Record set »
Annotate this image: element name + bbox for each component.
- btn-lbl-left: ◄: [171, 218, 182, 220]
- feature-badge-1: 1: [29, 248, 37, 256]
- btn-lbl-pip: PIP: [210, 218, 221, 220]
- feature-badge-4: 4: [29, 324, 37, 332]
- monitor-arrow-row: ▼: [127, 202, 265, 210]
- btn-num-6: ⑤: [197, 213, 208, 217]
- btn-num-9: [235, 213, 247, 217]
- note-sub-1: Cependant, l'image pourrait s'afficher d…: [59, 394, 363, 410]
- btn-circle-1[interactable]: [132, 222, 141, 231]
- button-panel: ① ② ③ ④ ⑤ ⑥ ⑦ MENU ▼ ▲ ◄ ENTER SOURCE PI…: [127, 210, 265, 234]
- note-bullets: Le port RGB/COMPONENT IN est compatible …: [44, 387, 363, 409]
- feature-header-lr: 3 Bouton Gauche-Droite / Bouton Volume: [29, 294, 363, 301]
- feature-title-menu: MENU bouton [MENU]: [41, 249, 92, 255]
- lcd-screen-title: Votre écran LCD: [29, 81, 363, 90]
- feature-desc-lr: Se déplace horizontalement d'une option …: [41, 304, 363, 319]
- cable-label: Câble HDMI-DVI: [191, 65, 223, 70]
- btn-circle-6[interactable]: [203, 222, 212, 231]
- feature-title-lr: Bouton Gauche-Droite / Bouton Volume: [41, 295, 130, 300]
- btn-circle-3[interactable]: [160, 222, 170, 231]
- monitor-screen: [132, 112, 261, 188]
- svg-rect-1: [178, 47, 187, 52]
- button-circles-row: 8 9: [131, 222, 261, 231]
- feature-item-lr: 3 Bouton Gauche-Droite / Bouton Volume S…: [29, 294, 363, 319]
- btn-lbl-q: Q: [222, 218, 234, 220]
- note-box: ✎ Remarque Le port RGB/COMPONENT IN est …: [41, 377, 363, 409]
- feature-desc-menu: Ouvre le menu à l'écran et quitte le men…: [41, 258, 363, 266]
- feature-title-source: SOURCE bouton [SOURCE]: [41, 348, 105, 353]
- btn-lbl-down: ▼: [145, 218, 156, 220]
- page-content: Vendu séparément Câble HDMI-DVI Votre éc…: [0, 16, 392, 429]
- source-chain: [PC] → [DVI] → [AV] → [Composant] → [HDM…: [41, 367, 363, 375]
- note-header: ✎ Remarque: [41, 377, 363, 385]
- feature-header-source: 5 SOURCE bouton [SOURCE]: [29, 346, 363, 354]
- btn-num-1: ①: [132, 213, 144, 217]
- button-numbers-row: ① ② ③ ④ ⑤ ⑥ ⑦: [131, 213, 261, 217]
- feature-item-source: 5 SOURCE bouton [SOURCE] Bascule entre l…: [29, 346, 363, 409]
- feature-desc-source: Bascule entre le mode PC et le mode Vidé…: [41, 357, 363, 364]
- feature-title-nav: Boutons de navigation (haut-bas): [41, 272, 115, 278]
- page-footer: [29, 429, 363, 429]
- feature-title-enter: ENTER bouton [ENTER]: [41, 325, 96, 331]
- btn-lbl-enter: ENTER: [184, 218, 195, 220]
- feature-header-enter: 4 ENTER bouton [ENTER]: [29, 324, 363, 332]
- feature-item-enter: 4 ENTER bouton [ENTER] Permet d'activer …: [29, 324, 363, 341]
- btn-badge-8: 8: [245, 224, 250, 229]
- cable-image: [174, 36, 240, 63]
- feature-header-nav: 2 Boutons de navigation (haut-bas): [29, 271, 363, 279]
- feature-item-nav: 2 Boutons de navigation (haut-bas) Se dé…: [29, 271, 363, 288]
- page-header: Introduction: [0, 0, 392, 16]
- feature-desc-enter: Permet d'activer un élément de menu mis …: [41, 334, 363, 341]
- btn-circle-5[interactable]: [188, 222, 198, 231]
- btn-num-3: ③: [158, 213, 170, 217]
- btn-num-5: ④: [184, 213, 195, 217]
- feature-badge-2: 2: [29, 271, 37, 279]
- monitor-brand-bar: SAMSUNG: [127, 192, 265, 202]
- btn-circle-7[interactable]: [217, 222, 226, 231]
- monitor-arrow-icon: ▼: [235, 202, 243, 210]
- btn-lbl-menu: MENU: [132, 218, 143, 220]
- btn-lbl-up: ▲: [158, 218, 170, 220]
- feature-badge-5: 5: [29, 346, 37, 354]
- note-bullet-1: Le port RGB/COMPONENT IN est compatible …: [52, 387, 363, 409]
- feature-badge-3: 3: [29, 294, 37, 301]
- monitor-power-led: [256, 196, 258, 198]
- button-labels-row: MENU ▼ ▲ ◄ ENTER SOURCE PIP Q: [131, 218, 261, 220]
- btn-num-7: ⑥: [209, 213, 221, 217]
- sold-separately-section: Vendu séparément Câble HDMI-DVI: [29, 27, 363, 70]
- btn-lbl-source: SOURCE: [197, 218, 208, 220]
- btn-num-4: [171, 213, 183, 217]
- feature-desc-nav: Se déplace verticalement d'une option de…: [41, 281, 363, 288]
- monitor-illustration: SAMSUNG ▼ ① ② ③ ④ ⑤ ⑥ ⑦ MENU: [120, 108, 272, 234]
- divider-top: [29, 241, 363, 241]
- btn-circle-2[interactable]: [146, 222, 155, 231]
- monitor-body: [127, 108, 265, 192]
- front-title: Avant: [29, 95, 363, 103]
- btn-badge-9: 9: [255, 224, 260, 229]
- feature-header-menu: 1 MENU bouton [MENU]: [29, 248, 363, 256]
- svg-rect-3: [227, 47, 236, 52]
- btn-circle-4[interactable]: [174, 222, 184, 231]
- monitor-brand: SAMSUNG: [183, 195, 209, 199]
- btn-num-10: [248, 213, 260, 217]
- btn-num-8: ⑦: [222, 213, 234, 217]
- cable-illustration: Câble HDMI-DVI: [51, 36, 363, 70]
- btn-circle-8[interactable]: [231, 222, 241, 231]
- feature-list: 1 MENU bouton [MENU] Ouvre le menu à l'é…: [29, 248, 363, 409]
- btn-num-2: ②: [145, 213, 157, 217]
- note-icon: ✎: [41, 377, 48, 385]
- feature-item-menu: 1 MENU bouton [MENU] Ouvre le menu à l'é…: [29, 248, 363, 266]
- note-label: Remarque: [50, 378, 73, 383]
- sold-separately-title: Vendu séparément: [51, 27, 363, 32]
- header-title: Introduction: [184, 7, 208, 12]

---

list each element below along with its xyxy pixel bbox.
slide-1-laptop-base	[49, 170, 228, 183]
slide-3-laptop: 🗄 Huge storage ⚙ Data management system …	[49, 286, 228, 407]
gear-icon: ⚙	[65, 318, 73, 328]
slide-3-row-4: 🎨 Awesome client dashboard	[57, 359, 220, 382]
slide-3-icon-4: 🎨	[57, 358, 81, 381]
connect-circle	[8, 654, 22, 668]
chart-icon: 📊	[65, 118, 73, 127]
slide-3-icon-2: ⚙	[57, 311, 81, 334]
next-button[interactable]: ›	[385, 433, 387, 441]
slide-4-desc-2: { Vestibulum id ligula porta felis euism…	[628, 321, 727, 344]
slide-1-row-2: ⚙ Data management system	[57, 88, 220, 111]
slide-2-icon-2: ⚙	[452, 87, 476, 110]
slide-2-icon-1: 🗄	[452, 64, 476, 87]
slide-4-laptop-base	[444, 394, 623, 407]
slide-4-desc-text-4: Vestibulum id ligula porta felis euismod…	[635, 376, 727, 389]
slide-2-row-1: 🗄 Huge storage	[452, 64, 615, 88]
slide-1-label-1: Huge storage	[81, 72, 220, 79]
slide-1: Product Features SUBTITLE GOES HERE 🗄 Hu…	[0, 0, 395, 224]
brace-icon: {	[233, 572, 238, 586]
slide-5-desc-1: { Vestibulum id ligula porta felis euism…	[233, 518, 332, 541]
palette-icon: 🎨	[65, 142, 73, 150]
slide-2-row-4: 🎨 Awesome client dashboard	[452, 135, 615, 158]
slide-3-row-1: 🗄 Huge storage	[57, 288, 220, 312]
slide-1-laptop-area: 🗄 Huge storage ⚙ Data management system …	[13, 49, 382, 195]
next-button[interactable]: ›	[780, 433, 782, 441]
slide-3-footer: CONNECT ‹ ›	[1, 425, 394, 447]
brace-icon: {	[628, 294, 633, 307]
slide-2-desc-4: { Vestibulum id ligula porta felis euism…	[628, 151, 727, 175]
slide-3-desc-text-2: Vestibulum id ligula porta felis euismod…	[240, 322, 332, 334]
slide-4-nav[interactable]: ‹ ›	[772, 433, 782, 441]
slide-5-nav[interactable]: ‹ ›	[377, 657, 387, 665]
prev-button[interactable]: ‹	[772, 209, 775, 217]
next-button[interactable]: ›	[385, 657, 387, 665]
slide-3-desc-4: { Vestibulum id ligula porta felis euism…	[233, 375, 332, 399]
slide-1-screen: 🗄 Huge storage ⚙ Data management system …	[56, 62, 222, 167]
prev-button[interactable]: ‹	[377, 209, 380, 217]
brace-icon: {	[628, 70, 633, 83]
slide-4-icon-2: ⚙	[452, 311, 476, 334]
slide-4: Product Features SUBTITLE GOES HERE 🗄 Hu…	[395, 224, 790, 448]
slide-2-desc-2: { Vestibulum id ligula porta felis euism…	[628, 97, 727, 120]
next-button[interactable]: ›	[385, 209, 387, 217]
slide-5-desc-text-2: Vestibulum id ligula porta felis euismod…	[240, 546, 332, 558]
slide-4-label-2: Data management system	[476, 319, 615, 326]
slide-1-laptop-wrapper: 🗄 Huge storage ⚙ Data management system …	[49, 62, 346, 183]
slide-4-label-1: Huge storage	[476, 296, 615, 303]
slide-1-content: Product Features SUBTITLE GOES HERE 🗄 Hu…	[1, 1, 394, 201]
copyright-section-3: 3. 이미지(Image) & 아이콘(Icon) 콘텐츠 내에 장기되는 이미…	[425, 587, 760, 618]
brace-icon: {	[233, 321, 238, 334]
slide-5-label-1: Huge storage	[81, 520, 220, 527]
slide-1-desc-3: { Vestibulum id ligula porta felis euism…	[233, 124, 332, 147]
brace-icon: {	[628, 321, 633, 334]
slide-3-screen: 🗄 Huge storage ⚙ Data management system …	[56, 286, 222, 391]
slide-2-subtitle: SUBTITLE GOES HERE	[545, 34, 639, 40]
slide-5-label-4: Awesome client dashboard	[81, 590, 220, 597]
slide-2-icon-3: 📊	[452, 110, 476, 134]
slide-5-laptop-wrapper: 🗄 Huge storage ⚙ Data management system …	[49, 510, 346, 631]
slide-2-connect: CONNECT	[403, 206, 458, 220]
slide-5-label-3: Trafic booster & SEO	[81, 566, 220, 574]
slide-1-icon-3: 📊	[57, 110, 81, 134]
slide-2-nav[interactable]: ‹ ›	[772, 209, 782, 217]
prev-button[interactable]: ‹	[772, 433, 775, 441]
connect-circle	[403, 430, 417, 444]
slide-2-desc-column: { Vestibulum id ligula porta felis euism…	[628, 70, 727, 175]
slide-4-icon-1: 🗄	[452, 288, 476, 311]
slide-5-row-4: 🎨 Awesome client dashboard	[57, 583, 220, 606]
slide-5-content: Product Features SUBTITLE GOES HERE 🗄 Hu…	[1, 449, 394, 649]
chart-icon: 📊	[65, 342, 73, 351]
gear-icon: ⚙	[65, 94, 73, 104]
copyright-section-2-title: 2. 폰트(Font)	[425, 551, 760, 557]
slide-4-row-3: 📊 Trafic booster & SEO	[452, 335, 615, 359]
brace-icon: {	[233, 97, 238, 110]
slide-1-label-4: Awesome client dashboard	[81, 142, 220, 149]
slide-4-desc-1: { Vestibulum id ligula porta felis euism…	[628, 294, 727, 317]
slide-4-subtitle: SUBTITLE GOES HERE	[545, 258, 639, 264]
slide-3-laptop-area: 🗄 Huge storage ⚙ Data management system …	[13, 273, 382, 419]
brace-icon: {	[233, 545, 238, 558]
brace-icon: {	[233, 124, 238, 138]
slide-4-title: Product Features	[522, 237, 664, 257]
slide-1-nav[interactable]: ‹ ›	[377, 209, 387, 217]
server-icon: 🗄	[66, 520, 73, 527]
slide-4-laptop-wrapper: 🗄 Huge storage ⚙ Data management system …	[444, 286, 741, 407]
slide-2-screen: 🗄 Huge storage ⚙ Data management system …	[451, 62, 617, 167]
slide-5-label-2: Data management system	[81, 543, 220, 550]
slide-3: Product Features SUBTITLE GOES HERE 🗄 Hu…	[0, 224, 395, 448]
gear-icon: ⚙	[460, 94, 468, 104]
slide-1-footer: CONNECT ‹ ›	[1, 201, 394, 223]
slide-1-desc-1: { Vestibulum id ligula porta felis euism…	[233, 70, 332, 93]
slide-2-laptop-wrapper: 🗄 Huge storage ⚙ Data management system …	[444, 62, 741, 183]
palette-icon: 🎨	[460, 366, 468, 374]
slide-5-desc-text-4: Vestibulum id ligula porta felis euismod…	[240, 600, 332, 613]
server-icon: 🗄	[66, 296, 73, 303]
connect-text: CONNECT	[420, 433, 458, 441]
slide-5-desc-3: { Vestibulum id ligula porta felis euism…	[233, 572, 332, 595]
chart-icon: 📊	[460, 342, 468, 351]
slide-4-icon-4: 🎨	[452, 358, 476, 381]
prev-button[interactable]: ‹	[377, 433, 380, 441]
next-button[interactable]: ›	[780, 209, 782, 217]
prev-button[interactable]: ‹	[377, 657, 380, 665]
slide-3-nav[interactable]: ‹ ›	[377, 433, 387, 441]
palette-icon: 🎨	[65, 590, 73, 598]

Task instructions » Search the records for the word "déplace". Copy every line that has it.

Result below »
- feature-desc-lr: Se déplace horizontalement d'une option …: [41, 304, 363, 319]
- feature-desc-nav: Se déplace verticalement d'une option de…: [41, 281, 363, 288]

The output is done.